Muhalefetin son günlerdeki saldırgan tavrına dikkat ediyor musunuz? Kantarın topuzunu iyice kaçırdılar. Saçma sapan matematik hesaplamalarına gülüp geçiyorduk ama işi darbe imalarına kadar getirdiler. İnsanın cinleri tepesine çıkıyor. Nasıl bir cüret... Ne biçim bir utanmazlık...
Siyaset yapan insanların darbe iması yapabiliyor olmasını aklım almıyor. Ama CHP'nin darbelerle olan kadim ilişkisini hepimiz biliyoruz. Çok da şaşırmamak lazım. Kendi söylemlerine onlar yakıştırdıktan sonra edecek fazla laf yok.

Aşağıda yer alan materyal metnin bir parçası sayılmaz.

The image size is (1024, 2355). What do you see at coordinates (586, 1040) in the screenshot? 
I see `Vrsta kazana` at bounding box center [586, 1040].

Ancak CHP'nin dozajı neden bu kadar yükselttiğine bakabiliriz. Demokrasicilik oyunu neden tek başına CHP'yi kesmez oldu? Öfke veya taktik nedenlerle olabilir ama her ikisi de hükümetin son dönemdeki performansıyla ciddi ilişkili. Ya hükümetin kriz yönetim becerisi bunları çılgına çeviriyor ve kendilerini tutamıyorlar ya da bir taktik çerçevesinde gündemi değiştirip hükümetin salgını yönetme becerisini gölgelemek istiyorlar.
Korona salgını çerçevesinde tüm dünyadaki hükümetlerin zor günler yaşayacağını hepimiz bekliyorduk. Muhalefet de umudunu salgına bağlamıştı. Bu nedenledir "ölüm sayılarını hükümet gizliyor" diye kara propaganda yapmaları. "Daha çok insan öldü" demek için fırsat aradılar. Aralarında "niye daha çok insan ölmedi" diye üzülenlerin olduğuna da zırnık kadar şüphem yok.
Hükümetin ve özellikle sağlık sektörünün tıkır tıkır işlemesi bu ülkede hiçbir duygu yaratmadıysa yeniden bir güven tazelenmesine neden oldu. AK Parti iktidarlarının sağlık alanına yaptığı yatırımın boşa gitmediği görüldü. Şehir hastanelerine karşı yapılan kara propaganda çöktü. Bu tür krizleri idare etmede Erdoğan liderliğinin önemi yine ortaya çıktı. AK Parti hükümetlerinin icracı yönünün ne kadar güçlü olduğu bu sefer de Fahrettin Koca örneğinde görüldü.
Ne zaman iş algılardan gerçeklere, dedikodudan icraata dönerse muhalefet kaybediyor. Bu nedenle muhalefet icraatların değil saçma sapan gündemlerin konuşulmasını istiyor. Bu sefer eli de en yüksekten açtılar. Darbe imasıyla başladılar. Yeter ki, gündem karışsın. Yeter ki havanda su dövelim.
Bunlara cevap vermek bile bu oyunun içine sürüklenmek gibi geliyor bana. Algıları, karşı anlatılarla bozmaya çalışmanın bir anlamı yok. O zaman gürültü dışında bir sonuç çıkmıyor. Halbuki gerçekler yeterince ikna edicidir. Algının karşısına gerçekleri koyduğunuzda sis perdesi dağılır. Hükümetin salgına karşı başarılı performansının algılara kurban edilebileceğini hiç sanmıyorum. Bırakınız saçmalamaya devam etsinler. Şamatayla iş yapmaya çalışanların foyası bir şekilde dökülür.